Mes centres d'endoctrinement des Zêtas et de formations des espionnes devraient sortir leurs premières demoiselles l'an prochain ou dans deux ans. Au-delà de dix ans, il était difficile de reprendre l'éducation alors nous avons abandonné avec les fillettes trop âgées pour ne pas perdre de temps.
Maman se réjouit de la nouvelle. Les endoctrinées venant d'autres États donnent de très bons résultats. Très bientôt, nous aurons une troupe armée conséquente, dévouée et prête à mourir pour une Alpha. Prochainement, j'aurais des espionnes à des postes stratégiques dans les autres États. Je pourrais commencer à surveiller le monde en commençant par l'actuelle Suprême et par Déborah qui serait intronisée l'an prochain.
Avec Célia, Sophie et Katia qui ont mis en place les réformes éducatives depuis trois ans et Clara puis Marie qui le font depuis un an, cela commence à faire un sacré paquet de monde en cours d'apprentissage. Rien qu'à nous six, nous devrions avoir assez de troupes d'ici quinze à vingt ans. Je devrais être encore assez jeune pour être Alpha. Je trépigne déjà d'impatience. Je me demande comment ont fait les amazones à l'époque pour se retenir aussi longtemps. Je suppose qu'être persuadée de l'importance de son but rend patient. En tous cas, cela n'est pas mon fort.
Ma méthode de fertilité aussi progresse à grand pas. Nous avions les moyens techniques pour la mettre en place, mais pas le savoir faire. Il y a encore quelques détails à régler avant de commencer les premiers essais. Je suis heureuse. Mis à part Sophie et mon équipe, personne ne sait ce que je suis en train de faire.
Ça va leur faire un choc à toutes ces vieilles biques d'Alphas quand elles verront la natalité de mon État grimper en flèche. Je revendrais mes reproducteurs en surnombre à prix d'or. J'ai hâte de voir la tête de Maman quand je lui réclamerais du fric pour lui envoyer des mâles. Quoique je ne sois pas sûre que ce jour arrive.
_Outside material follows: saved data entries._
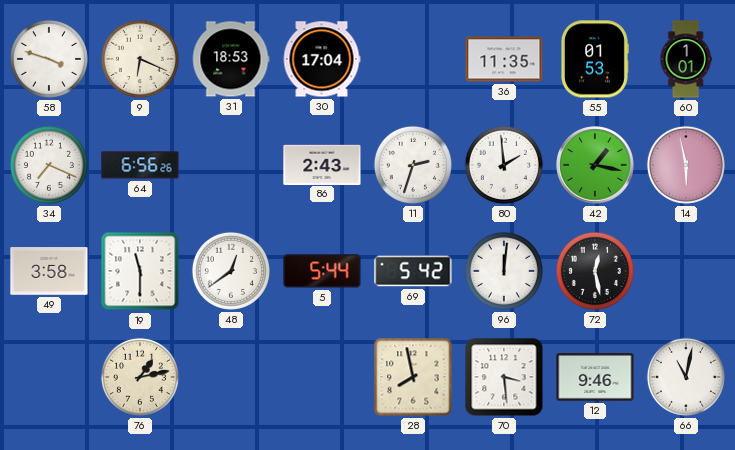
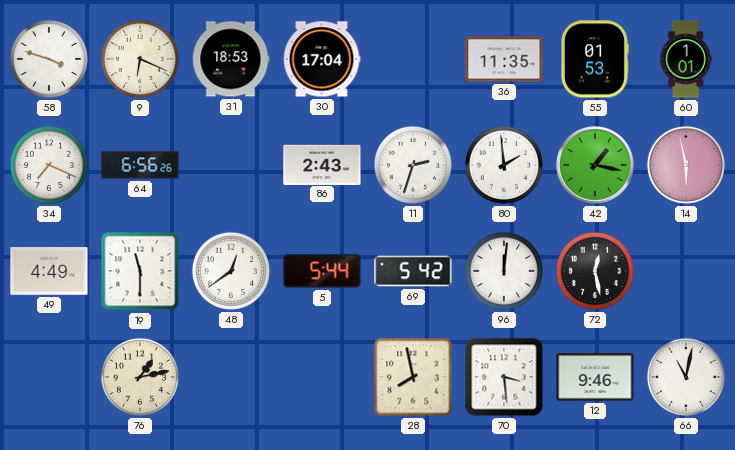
49: 3:58 -> 4:49
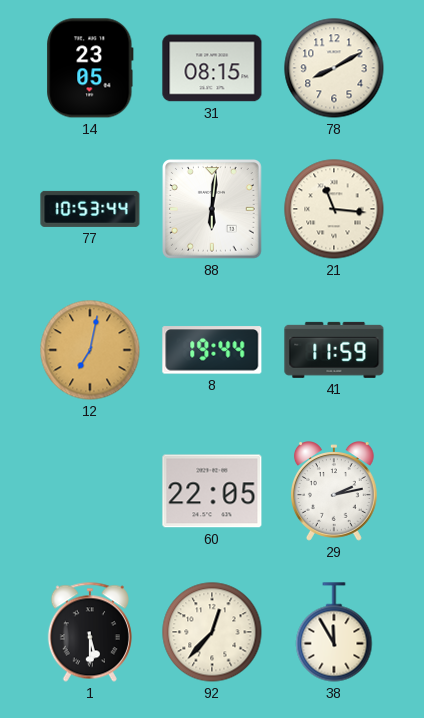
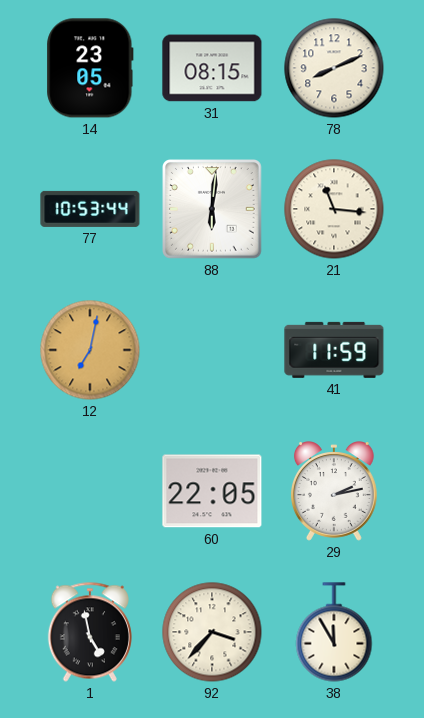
78: 8:10 -> 8:11
8: 19:44 -> none
1: 5:30 -> 4:58
92: 12:37 -> 3:37
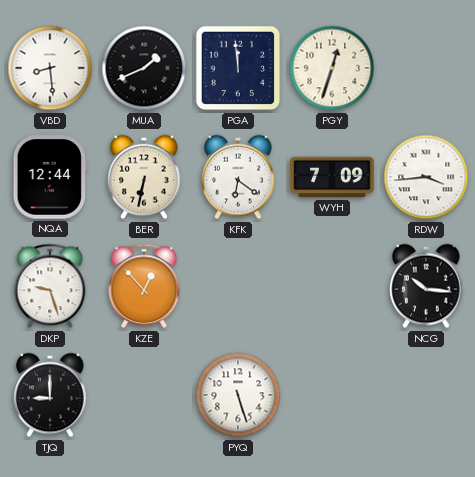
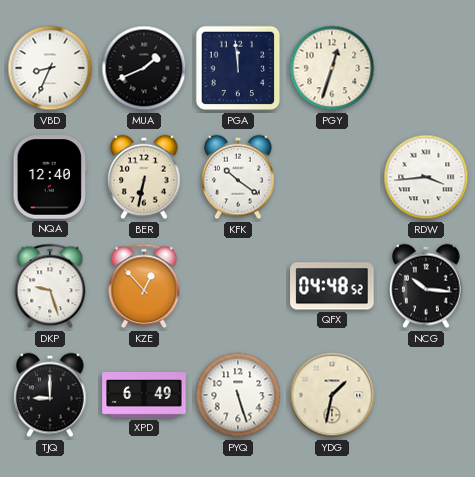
VBD: 8:29 -> 8:34
NQA: 12:44 -> 12:40
KFK: 6:21 -> 10:21
WYH: 7:09 -> none
QFX: none -> 04:48
XPD: none -> 6:49
YDG: none -> 1:32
Maman a déjà trente-huit ans et d'ici quelque temps, elle va entrer en ménopause et perdra sa place d'Alpha.
Ma joie entraîne un certain laxisme de ma part. Mes reproducteurs et Zêtas subissent moins de coups et d'injures. Ils me laissent indifférente pour peu qu'ils fassent attention à ne pas être sur mon passage. Certaines de mes Deltas pensent que je vis un bonheur au pieu avec vendredi et que cela me détend. Il n'est pas totalement étranger à la légèreté dans ma vie, cependant, il n'en est pas la cause principale.
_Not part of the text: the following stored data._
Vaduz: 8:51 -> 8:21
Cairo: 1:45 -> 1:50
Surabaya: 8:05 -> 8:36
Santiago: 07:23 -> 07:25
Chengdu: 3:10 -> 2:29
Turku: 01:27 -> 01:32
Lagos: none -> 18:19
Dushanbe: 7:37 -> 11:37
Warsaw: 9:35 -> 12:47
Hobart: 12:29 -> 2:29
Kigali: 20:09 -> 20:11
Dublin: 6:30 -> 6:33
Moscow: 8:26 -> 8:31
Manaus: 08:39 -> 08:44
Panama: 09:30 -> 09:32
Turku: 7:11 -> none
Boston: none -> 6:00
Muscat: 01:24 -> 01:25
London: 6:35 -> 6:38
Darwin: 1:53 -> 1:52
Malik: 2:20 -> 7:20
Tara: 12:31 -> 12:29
Quelques mois de bonheur suivent toutes ces bonnes nouvelles. Pour un peu, je sourirais presque en me levant le matin. Je n'ai plus envie de mourir et les périodes de blues morbides me semblent tellement loin derrière moi. Je suis animée d'une nouvelle force. Très bientôt, bon nombre de mes soucis s'envoleront et je serais alors libre de faire ce que je veux et d'aimer qui je veux. Peut-être que j'aurais alors enfin le courage de dire mes sentiments à Sophie.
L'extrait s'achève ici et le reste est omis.